┏━━

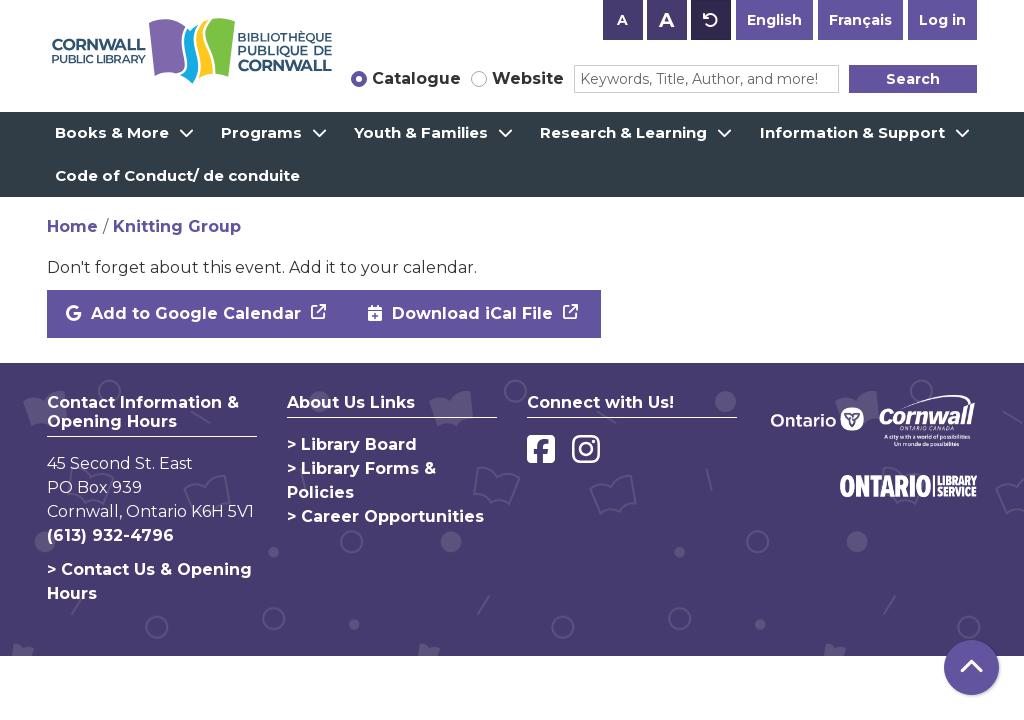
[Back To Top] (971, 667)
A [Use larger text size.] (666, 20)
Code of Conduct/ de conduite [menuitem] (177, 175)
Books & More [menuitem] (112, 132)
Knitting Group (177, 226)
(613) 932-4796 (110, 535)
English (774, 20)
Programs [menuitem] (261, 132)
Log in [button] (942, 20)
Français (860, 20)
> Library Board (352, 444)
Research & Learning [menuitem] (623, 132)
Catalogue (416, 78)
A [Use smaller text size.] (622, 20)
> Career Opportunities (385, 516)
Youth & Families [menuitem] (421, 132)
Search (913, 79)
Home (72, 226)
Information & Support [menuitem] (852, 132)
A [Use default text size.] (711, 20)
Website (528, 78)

┗━━
┏━━

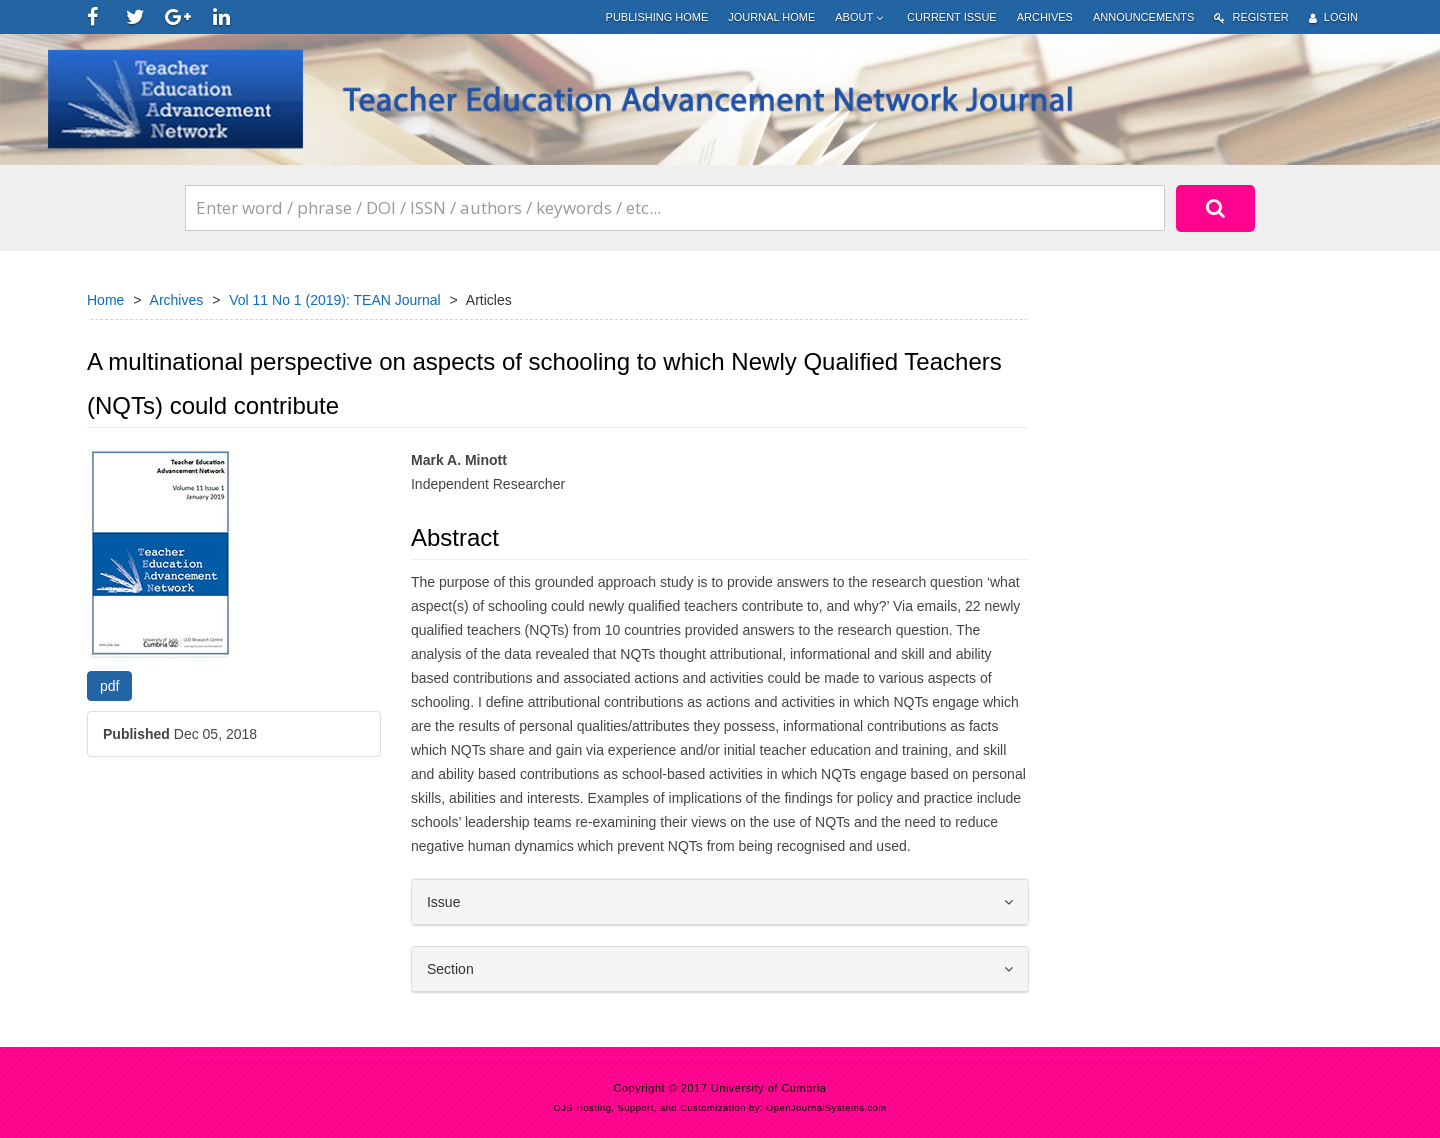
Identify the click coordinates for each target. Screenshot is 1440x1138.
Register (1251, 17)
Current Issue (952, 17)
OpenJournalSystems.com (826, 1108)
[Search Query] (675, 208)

┗━━

The entries above hold the needed span. Transcribe exactly the lines from the one with "Youth & Families [menuitem] (421, 132)" to the one with "Website (528, 78)", both included.

Youth & Families [menuitem] (421, 132)
Search (913, 79)
Home (72, 226)
Information & Support [menuitem] (852, 132)
A [Use default text size.] (711, 20)
Website (528, 78)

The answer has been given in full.